Trick or Treat? HMRC offers chance to empty closet of undeclared skeletons

With Halloween only days away, our friends at HM Revenue & Customs have offered another group of errant “customers” another way of emptying their closets of undeclared skeletons.  This is the latest of a series of opportunities offered by HMRC to enable taxpayers to voluntarily settle historic tax issues, this time where undeclared income from a “health and wellbeing profession” is concerned.  This rather wide-ranging term includes:

  • physical therapies – e.g. physiotherapists, chiropractors, chiropodists, osteopaths or occupational therapists;
  • alternative medicines or therapies – e.g. homeopathy, acupuncture, nutritional therapy, reflexology or nutrition; and
  • other therapies – e.g. psychology, speech therapy, arts therapy and the like.

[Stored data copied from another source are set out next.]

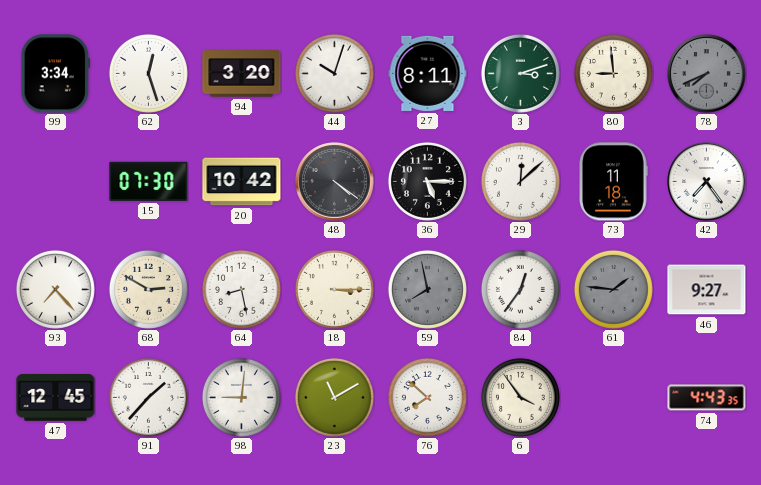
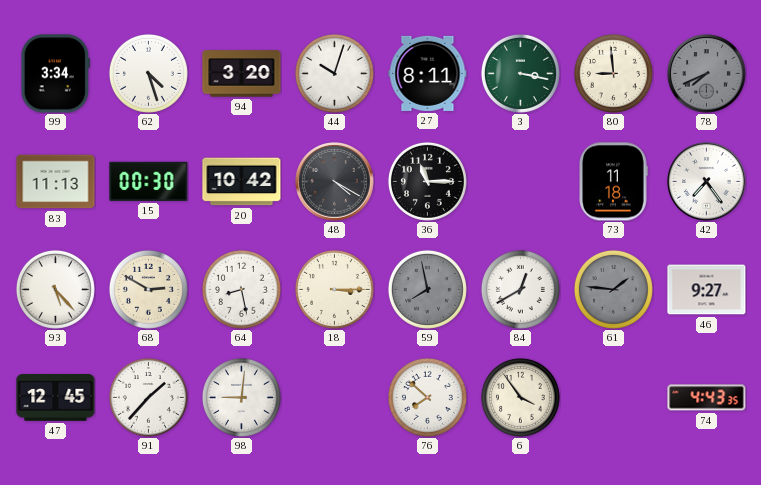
62: 12:27 -> 4:27
3: 3:12 -> 3:17
83: none -> 11:13
15: 07:30 -> 00:30
48: 4:21 -> 4:20
36: 5:15 -> 11:15
29: 12:08 -> none
93: 7:23 -> 5:23
84: 12:36 -> 12:40
23: 11:10 -> none
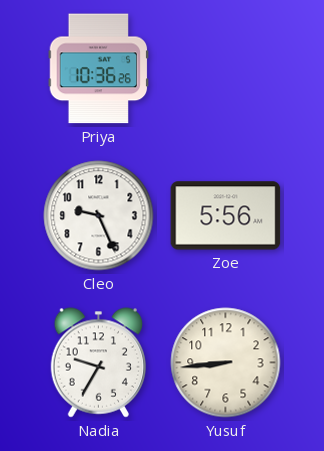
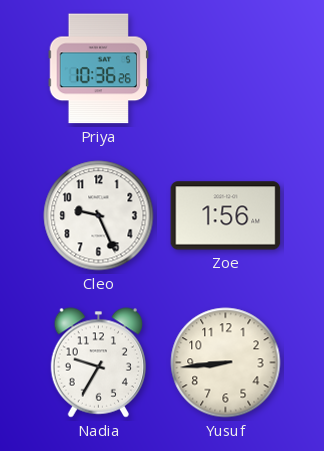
Zoe: 5:56 -> 1:56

Anyone approaching HMRC by the end of the year will avoid the consequences of a formal enquiry when our friendly bogeyman, sorry – taxman, comes to call.  This campaign follows the recent one available to residential landlords who owe tax as a result of undeclared income from the letting of property and no doubt others will follow in due course.  What is puzzling is how HMRC decide who to check.  To start with, they have to make an assumption that people are underpaying tax as a result of either a misinterpretation of the rules (understandable), negligence (naughty), or deliberate underpayment (very naughty).  But are they right?  Health professionals seem an unlikely bunch of tax-avoiders, but no doubt HMRC have their reasons.

However, the numbers don’t always seem to add up.  For example, the campaign against residential landlords will, it is hoped, enable HMRC to collect £500m of tax from up to 1.5m landlords across the UK.  That sounds like a lot, but it only equates to £333 per head.  Half a billion pounds of revenue is clearly well worth chasing and HMRC should definitely try to collect it, but at the cost of 1.5m enquiry notices?  That seems like an awful  lot of work to me and past experience reveals that other targets have yielded wildly varying amounts.  The VAT Outstanding Returns Campaign, for example, yielded a rather paltry £70,000, but the Offshore Disclosure Facility a much more impressive £508,590,000.  When they get it right; they get it right.  When they get it wrong…

Things may go bump in the night, but beware the bump in the morning when an enquiry notice drops through the letterbox.  As always, forewarned is forearmed!

Carl Barwick – Tax Manager

Westbury Accountants and Business Advisors is an accountancy practice based in London. Westbury have been providing Accounting and Tax solutions to small and medium sized businesses since 1936.Talk to the team at Westbury on 0207 253 7272 or visit http://www.westbury.co.uk.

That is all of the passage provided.